[Page images and extracted text]

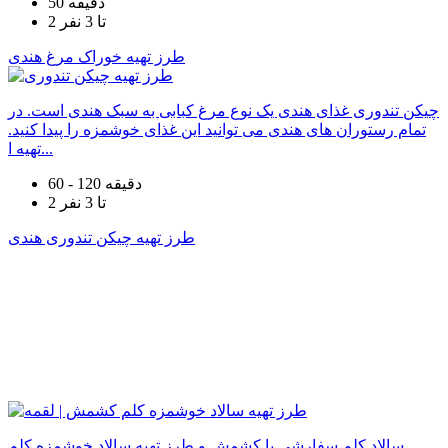
50 دقیقه
2 تا 3 نفر
طرز تهیه خوراک مرغ هندی
چیکن تندوری غذای هندی یک نوع مرغ کبابی به سبک هندی است. در
تمام رستوران های هندی می توانید این غذای خوشمزه را پیدا کنید.
تهیه ا...
60 - 120 دقیقه
2 تا 3 نفر
طرز تهیه چیکن تندوری هندی
سالاد کلم سفارشی با کشمش و طرز تهیه سالاد خوشمزه کلم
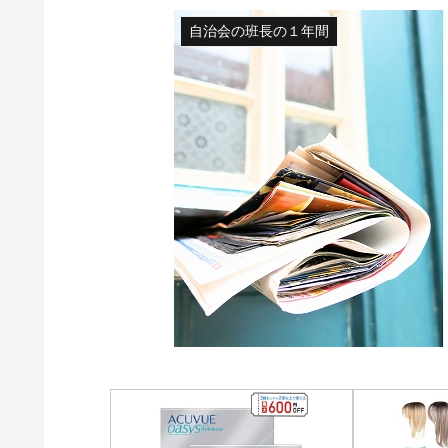
自治会の班長の１年間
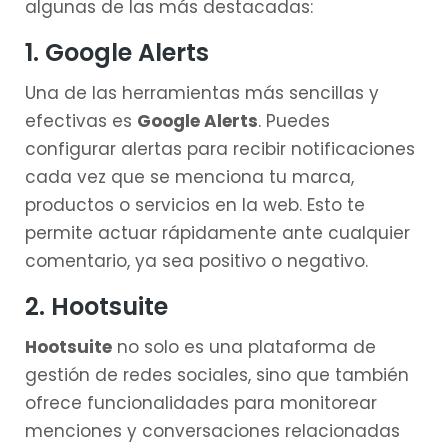
algunas de las más destacadas:
1. Google Alerts
Una de las herramientas más sencillas y
efectivas es
Google Alerts
. Puedes
configurar alertas para recibir notificaciones
cada vez que se menciona tu marca,
productos o servicios en la web. Esto te
permite actuar rápidamente ante cualquier
comentario, ya sea positivo o negativo.
2. Hootsuite
Hootsuite
no solo es una plataforma de
gestión de redes sociales, sino que también
ofrece funcionalidades para monitorear
menciones y conversaciones relacionadas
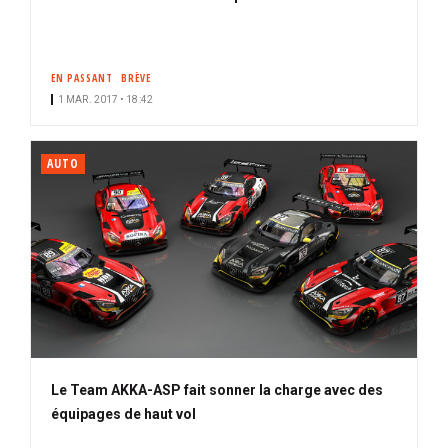
EN PASSANT
BRÈVE
1 MAR. 2017 • 18:42
AUTO
Le Team AKKA-ASP fait sonner la charge avec des
équipages de haut vol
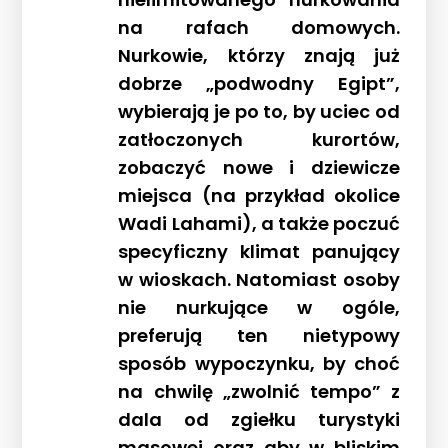
Kontakt
na rafach domowych.
Nurkowie, którzy znają już
dobrze „podwodny Egipt”,
wybierają je po to, by uciec od
zatłoczonych kurortów,
zobaczyć nowe i dziewicze
miejsca (na przykład okolice
Wadi Lahami), a także poczuć
specyficzny klimat panujący
w wioskach. Natomiast osoby
nie nurkujące w ogóle,
preferują ten nietypowy
sposób wypoczynku, by choć
na chwilę „zwolnić tempo” z
dala od zgiełku turystyki
masowej oraz aby w bliskim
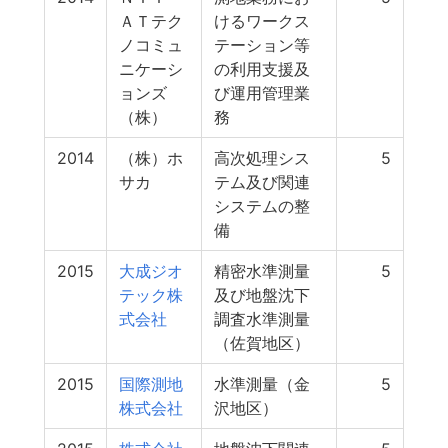
ＡＴテク
けるワークス
ノコミュ
テーション等
ニケーシ
の利用支援及
ョンズ
び運用管理業
（株）
務
2014
（株）ホ
高次処理シス
5
サカ
テム及び関連
システムの整
備
2015
大成ジオ
精密水準測量
5
テック株
及び地盤沈下
式会社
調査水準測量
（佐賀地区）
2015
国際測地
水準測量（金
5
株式会社
沢地区）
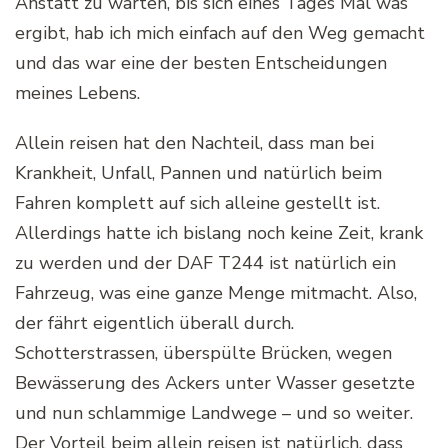
Anstatt zu warten, bis sich eines Tages Mal was
ergibt, hab ich mich einfach auf den Weg gemacht
und das war eine der besten Entscheidungen
meines Lebens.
Allein reisen hat den Nachteil, dass man bei
Krankheit, Unfall, Pannen und natürlich beim
Fahren komplett auf sich alleine gestellt ist.
Allerdings hatte ich bislang noch keine Zeit, krank
zu werden und der DAF T244 ist natürlich ein
Fahrzeug, was eine ganze Menge mitmacht. Also,
der fährt eigentlich überall durch.
Schotterstrassen, überspülte Brücken, wegen
Bewässerung des Ackers unter Wasser gesetzte
und nun schlammige Landwege – und so weiter.
Der Vorteil beim allein reisen ist natürlich, dass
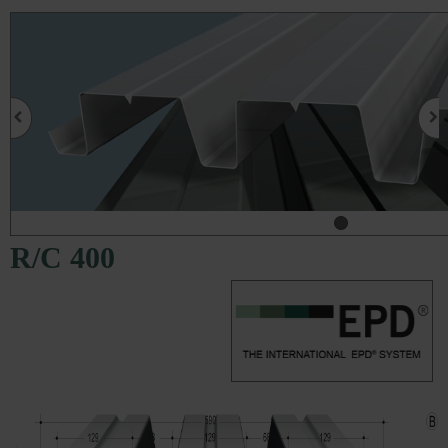
R/C 400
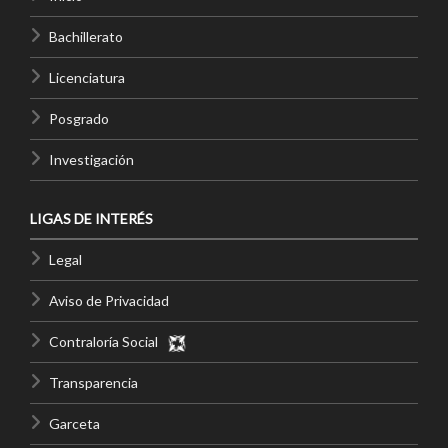
Bachillerato
Licenciatura
Posgrado
Investigación
LIGAS DE INTERÉS
Legal
Aviso de Privacidad
Contraloría Social
Transparencia
Garceta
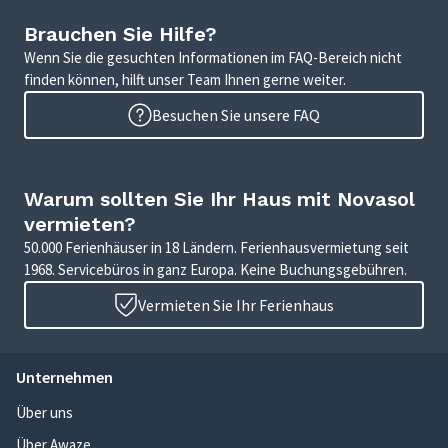
Brauchen Sie Hilfe?
Wenn Sie die gesuchten Informationen im FAQ-Bereich nicht
finden können, hilft unser Team Ihnen gerne weiter.
Besuchen Sie unsere FAQ
Warum sollten Sie Ihr Haus mit Novasol
vermieten?
50.000 Ferienhäuser in 18 Ländern. Ferienhausvermietung seit
1968. Servicebüros in ganz Europa. Keine Buchungsgebühren.
Vermieten Sie Ihr Ferienhaus
Unternehmen
Über uns
Über Awaze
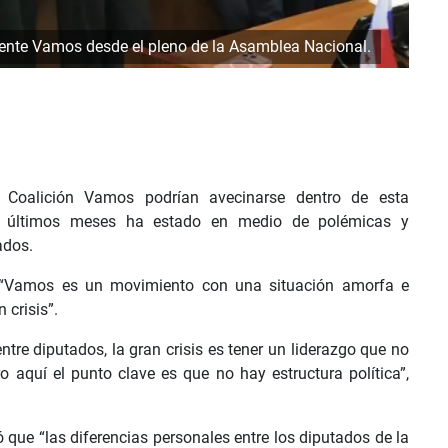
ente Vamos desde el pleno de la Asamblea Nacional.
a Coalición Vamos podrían avecinarse dentro de esta
os últimos meses ha estado en medio de polémicas y
ados.
ue “Vamos es un movimiento con una situación amorfa e
 crisis”.
re diputados, la gran crisis es tener un liderazgo que no
 aquí el punto clave es que no hay estructura política”,
 que “las diferencias personales entre los diputados de la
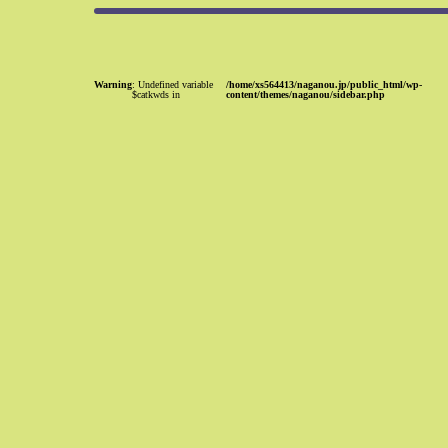
Warning
: Undefined variable
/home/xs564413/naganou.jp/public_html/wp-
$catkwds in
content/themes/naganou/sidebar.php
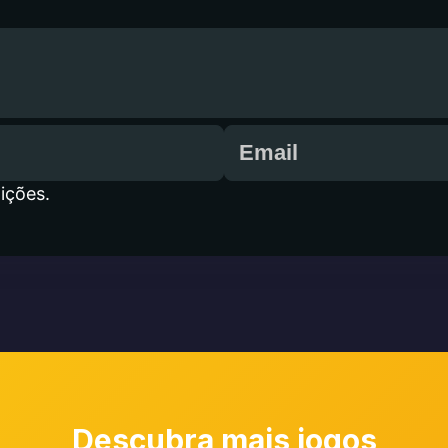
ições.
Descubra mais jogos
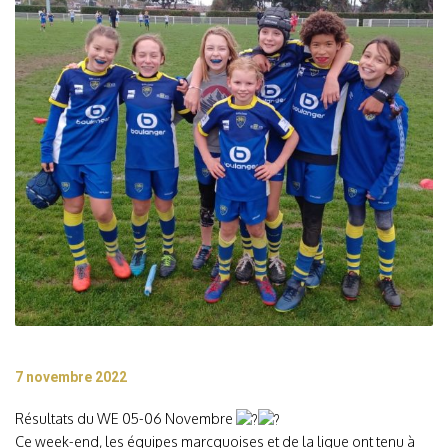
7 novembre 2022
Résultats du WE 05-06 Novembre
Ce week-end, les équipes marcquoises et de la ligue ont tenu à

[Work instruction] Repeat exactly the lines above, beginning at the one containing "finden können, hilft" and ending at the one containing "aquí el punto". Do not carry over any pictures.

[Answer to this exercise]
finden können, hilft unser Team Ihnen gerne weiter.
Besuchen Sie unsere FAQ
Warum sollten Sie Ihr Haus mit Novasol
vermieten?
50.000 Ferienhäuser in 18 Ländern. Ferienhausvermietung seit
1968. Servicebüros in ganz Europa. Keine Buchungsgebühren.
Vermieten Sie Ihr Ferienhaus
Unternehmen
Über uns
Über Awaze
ente Vamos desde el pleno de la Asamblea Nacional.
a Coalición Vamos podrían avecinarse dentro de esta
os últimos meses ha estado en medio de polémicas y
ados.
ue “Vamos es un movimiento con una situación amorfa e
 crisis”.
re diputados, la gran crisis es tener un liderazgo que no
 aquí el punto clave es que no hay estructura política”,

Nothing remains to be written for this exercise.